Alman olan Avusturya, yüce Alman vatanına tekrar dönmelidir ve bu dönüş asla herhangi bir iktisadi sebepten dolayı olmamalıdır. Hayır, hayır! Asla! Bu birleşme iktisadi bakımdan önemsiz, hatta zararlı olsa bile mutlaka gerçekleşmelidir. Aynı kan aynı imparatorluğa aittir. Öz çocuklarını tek devlet halinde bir araya toplamadıkça, Alman milletinin sömürge politikası izlemeye hakkı olmayacaktır.

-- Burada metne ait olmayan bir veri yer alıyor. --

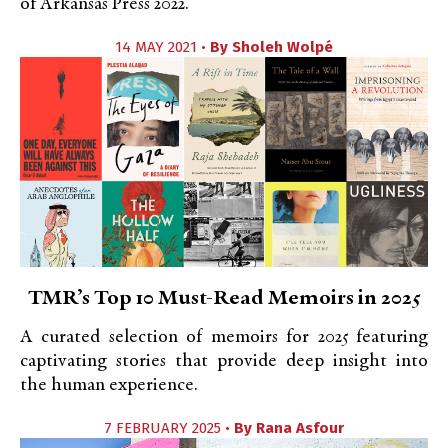
of Arkansas Press 2022.
14 MAY 2021 •
By
Sholeh Wolpé
TMR’s Top 10 Must-Read Memoirs in 2025
A curated selection of memoirs for 2025 featuring
captivating stories that provide deep insight into
the human experience.
7 FEBRUARY 2025 •
By
Rana Asfour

Devletin toprakları bütün Almanları içine aldığı zaman onları besleyemezse milletin duyacağı zorunluluktan, yabancı toplakları ele geçirmek hakkı doğacaktır. O zaman, pulluğun yerini kılıç alacak ve savaşın gözyaşları, geleceğin dünyasının hasadını hazırlayacaktır.
(İçerik'ten)
************
Bu kitapta, çağımızın kötülük sembolü Adolf Hitlerin kendine özgü politik felsefesini (Faşizm) kaleme aldığı KAVGAM kitabının, Japon çizgi roman tarzı olan Manga formunda öyküleştirilmiş uyarlamasını bulacaksınız. Neredeyse orijinal metne sadık kalarak kitabı mangalaştıran Japon yayınevi East Press, amacının; okuyuculara, tarafsız, eleştirel bir yorumla, eserin özünü kavratıp zamanın insan hakları sorunlarını biraz olsun düşündürmek ve katkı sağlayabilmek olduğunu özellikle belirtiyor. Daha önce birçok klasik romanın yanı sıra Karl Marxın Kapital adlı eserini de mangalaştıran East Press, bu iki eserin, özellikle de KAVGAMın manga basımı ile bütün dünyada büyük yankı uyandırdı, kitapların satışı yüz binleri buldu.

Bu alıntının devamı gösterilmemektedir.